(Records drawn from a dataset)
★ ★ ★ ★ ★

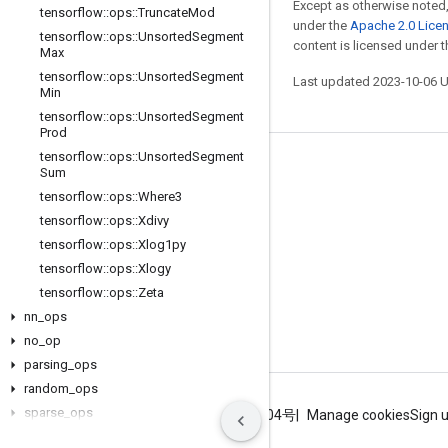
Except as otherwise noted,
tensorflow
::
ops
::
Truncate
Mod
under the
Apache 2.0 Lice
tensorflow
::
ops
::
Unsorted
Segment
content is licensed under 
Max
tensorflow
::
ops
::
Unsorted
Segment
Last updated 2023-10-06 
Min
tensorflow
::
ops
::
Unsorted
Segment
Prod
tensorflow
::
ops
::
Unsorted
Segment
Stay connected
Sum
tensorflow
::
ops
::
Where3
Blog
tensorflow
::
ops
::
Xdivy
GitHub
tensorflow
::
ops
::
Xlog1py
Twitter
tensorflow
::
ops
::
Xlogy
tensorflow
::
ops
::
Zeta
哔哩哔哩
nn
_
ops
no
_
op
parsing
_
ops
random
_
ops
sparse
_
ops
Terms
Privacy
ICP证合字B2-20070004号
Manage cookies
Sign 
state
_
ops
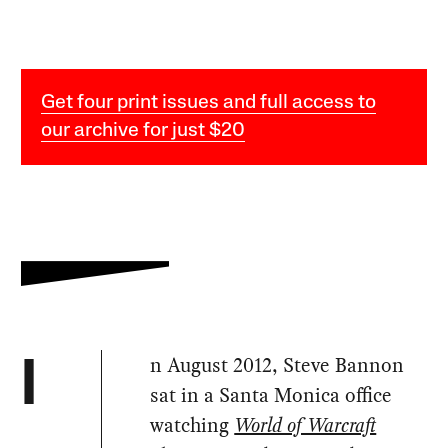
Get four print issues and full access to
our archive for just $20
n August 2012, Steve Bannon
I
sat in a Santa Monica office
watching
World of Warcraft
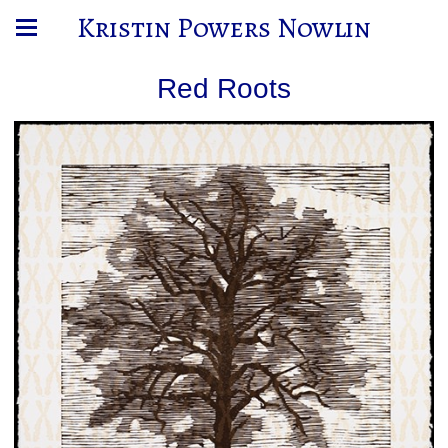
Kristin Powers Nowlin
Red Roots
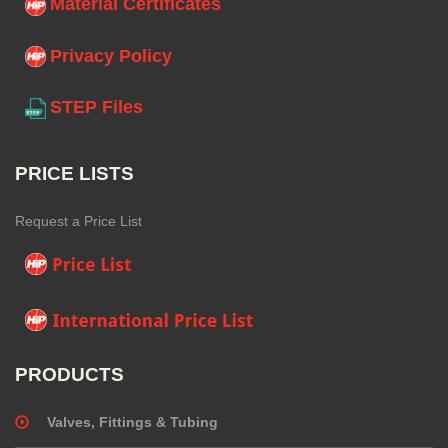
Material Certificates
Privacy Policy
STEP Files
PRICE LISTS
Request a Price List
PRODUCTS
Valves, Fittings & Tubing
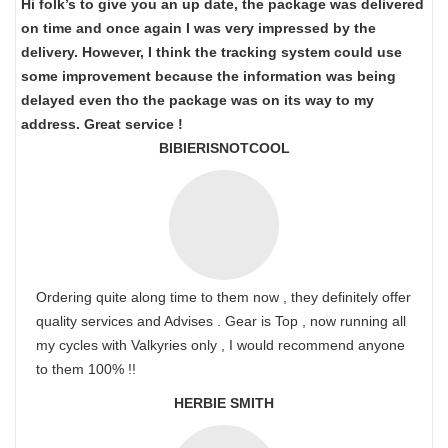
Hi folk’s to give you an up date, the package was delivered
on time and once again I was very impressed by the
delivery. However, I think the tracking system could use
some improvement because the information was being
delayed even tho the package was on its way to my
address. Great service !
BIBIERISNOTCOOL
Ordering quite along time to them now , they definitely offer
quality services and Advises . Gear is Top , now running all
my cycles with Valkyries only , I would recommend anyone
to them 100% !!
HERBIE SMITH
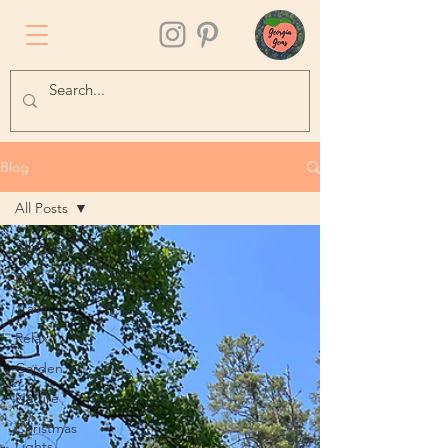
Blog
All Posts
All Posts
Eat
Travel
Relax
Garden
Nature
Christmas
Lights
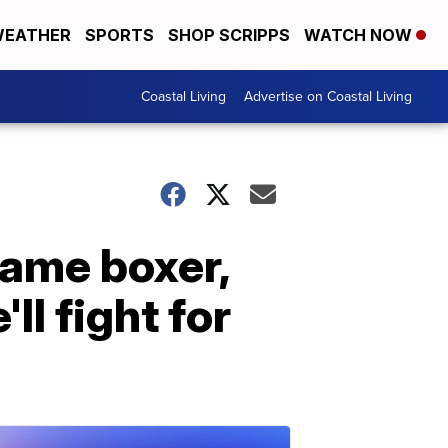
EATHER
SPORTS
SHOP SCRIPPS
WATCH NOW
Coastal Living
Advertise on Coastal Living
 Fame boxer,
ll fight for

★ ★ ★ ★ ★

Problem to work on >> A copy of each line in the data above that holds the string "Coastal" is needed.

Result >>
Coastal Living
Advertise on Coastal Living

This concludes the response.